Advertisement

AT&T sues former employees over phone unlocking hack scheme

AT&T has brought a lawsuit against three of its former employees and an Anaheim-based IT company, alleging that the group conspired to install malware on company computers that would illicitly generate unlock codes for customer phones. According to the suit, Anaheim's Swift Locks company worked with customer service reps in AT&T's Bothell, Washington center to nab unlock codes for phones that were still under contract (and therefore not eligible to be moved to another carrier's network) and then sell them for a profit.

Reportedly, the customer service reps installed malware on their company computers which gave Prashan Vira, who runs Swift Unlocks, and 50 other SU employees/unnamed co-defendants access to their machines. The Swift Unlocks team then apparently ran a program that generated the unlock codes using the service reps' credentials. According the the lawsuit, the reps were paid $2000 every two weeks for their cooperation (netting between $10,500 and $20,000 before the scam was discovered) and Swift Unlocks gained access to "hundreds of thousands" of unlock codes.

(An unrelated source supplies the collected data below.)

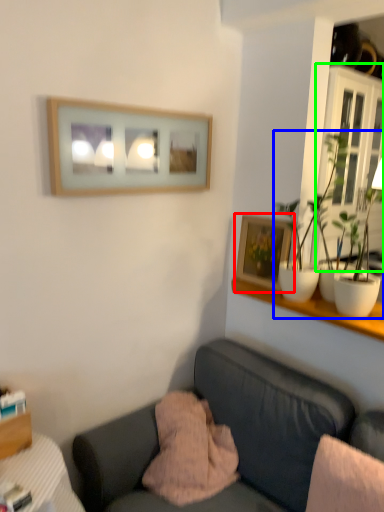 Question: Considering the real-world distances, which object is closest to picture frame (highlighted by a red box)? houseplant (highlighted by a blue box) or window frame (highlighted by a green box).

Choices:
 (A) houseplant
 (B) window frame

Answer: (A) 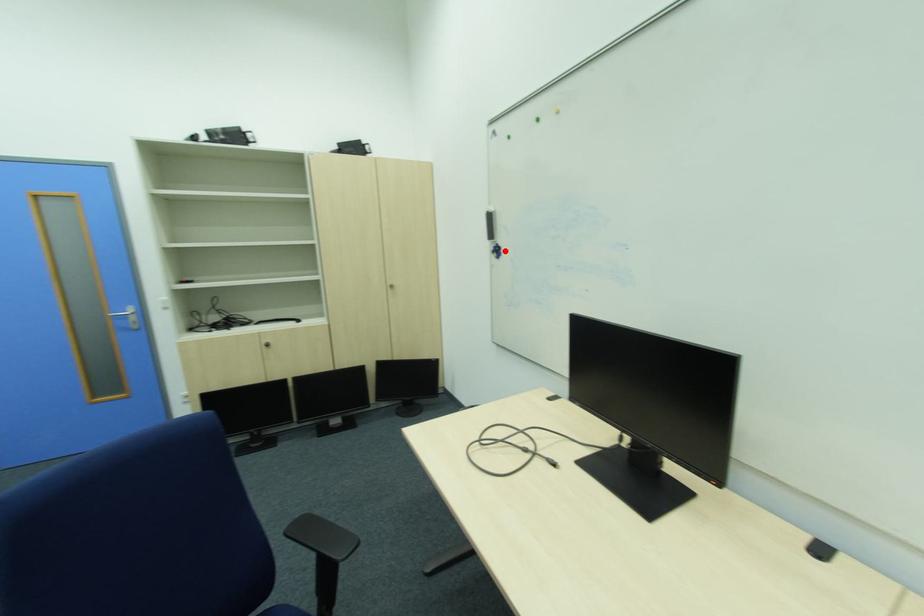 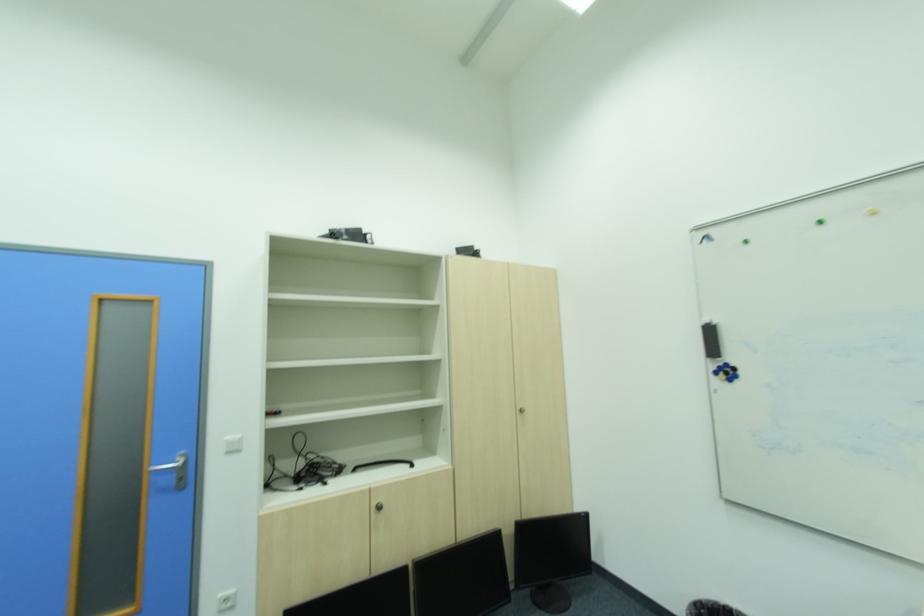 Find the pixel in the second image that matches the highlighted location in the first image.

(736, 371) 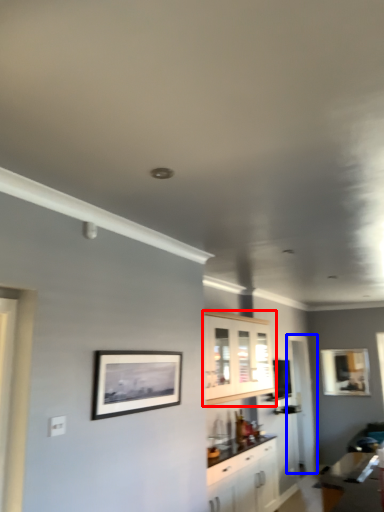 Question: Among these objects, which one is nearest to the camera, cabinetry (highlighted by a red box) or glass door (highlighted by a blue box)?

Choices:
 (A) cabinetry
 (B) glass door

Answer: (A) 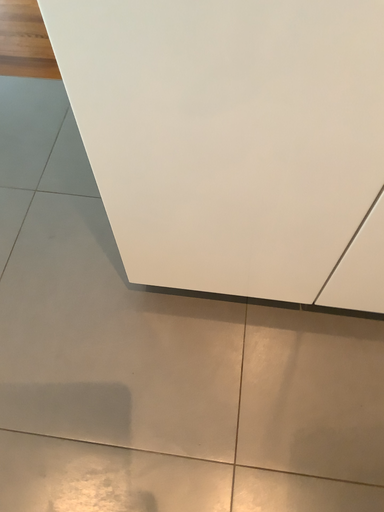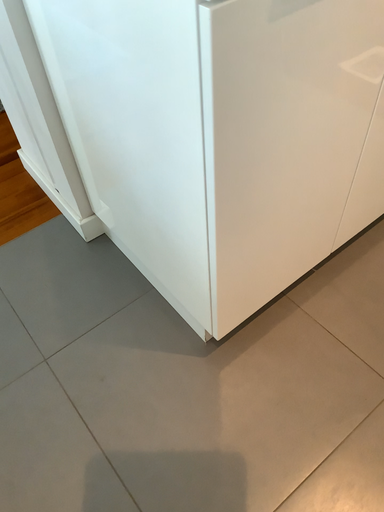 Question: Which way did the camera rotate in the video?

Choices:
 (A) rotated upward
 (B) rotated downward

Answer: (A) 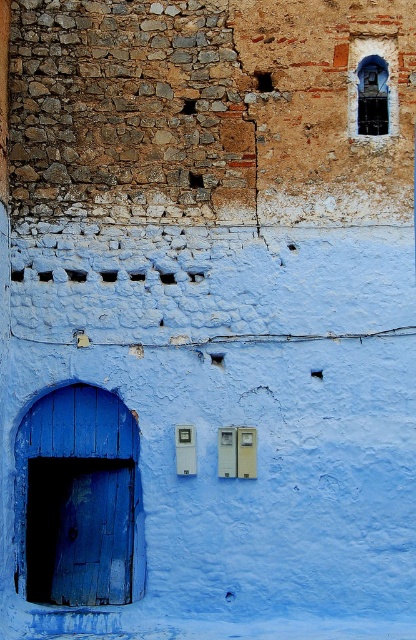 Question: Can you confirm if matte blue wooden door at left is smaller than dark blue stone window at upper right?

Choices:
 (A) yes
 (B) no

Answer: (B)

Question: Is dark blue stone window at upper right above dark glass window at upper right?

Choices:
 (A) no
 (B) yes

Answer: (B)

Question: Estimate the real-world distances between objects in this image. Which object is farther from the matte blue wooden door at left?

Choices:
 (A) dark glass window at upper right
 (B) dark blue stone window at upper right

Answer: (A)

Question: Can you confirm if matte blue wooden door at left is positioned to the left of dark glass window at upper right?

Choices:
 (A) no
 (B) yes

Answer: (B)

Question: Which of these objects is positioned farthest from the dark glass window at upper right?

Choices:
 (A) dark blue stone window at upper right
 (B) matte blue wooden door at left

Answer: (B)

Question: Among these objects, which one is nearest to the camera?

Choices:
 (A) matte blue wooden door at left
 (B) dark glass window at upper right

Answer: (B) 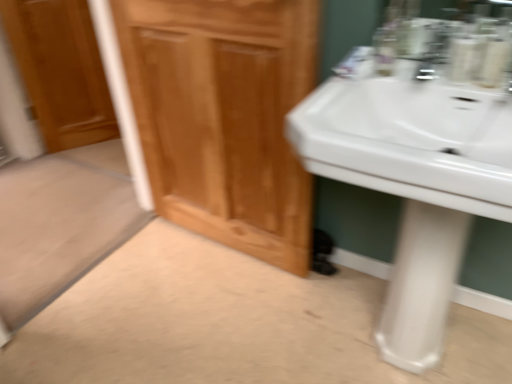 Question: Could you tell me if white glossy pedestal at lower right is turned towards wooden cabinet at center?

Choices:
 (A) yes
 (B) no

Answer: (B)

Question: Does white glossy pedestal at lower right have a greater height compared to wooden cabinet at center?

Choices:
 (A) yes
 (B) no

Answer: (B)

Question: Is white glossy pedestal at lower right bigger than wooden cabinet at center?

Choices:
 (A) no
 (B) yes

Answer: (A)

Question: From the image's perspective, is white glossy pedestal at lower right on top of wooden cabinet at center?

Choices:
 (A) no
 (B) yes

Answer: (A)

Question: Is white glossy pedestal at lower right beside wooden cabinet at center?

Choices:
 (A) yes
 (B) no

Answer: (B)

Question: Is wooden cabinet at center completely or partially inside white glossy pedestal at lower right?

Choices:
 (A) yes
 (B) no

Answer: (B)

Question: From a real-world perspective, is wooden door at left on top of white glossy pedestal at lower right?

Choices:
 (A) yes
 (B) no

Answer: (A)

Question: Can you confirm if wooden door at left is smaller than white glossy pedestal at lower right?

Choices:
 (A) yes
 (B) no

Answer: (A)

"Locking" phones into a single carrier allows service providers like Verizon, AT&T or Sprint to guarantee that their customers will stay for the duration of their contract (or at least force them to pay off the cost of the phone if they should break said contract). The act of unlocking a phone removes that block and enables the phone to work on other networks. Legally, only the carrier is allowed to unlock a phone using its network, however a number of grey-area sites like Swift Unlocks do offer discounted workarounds.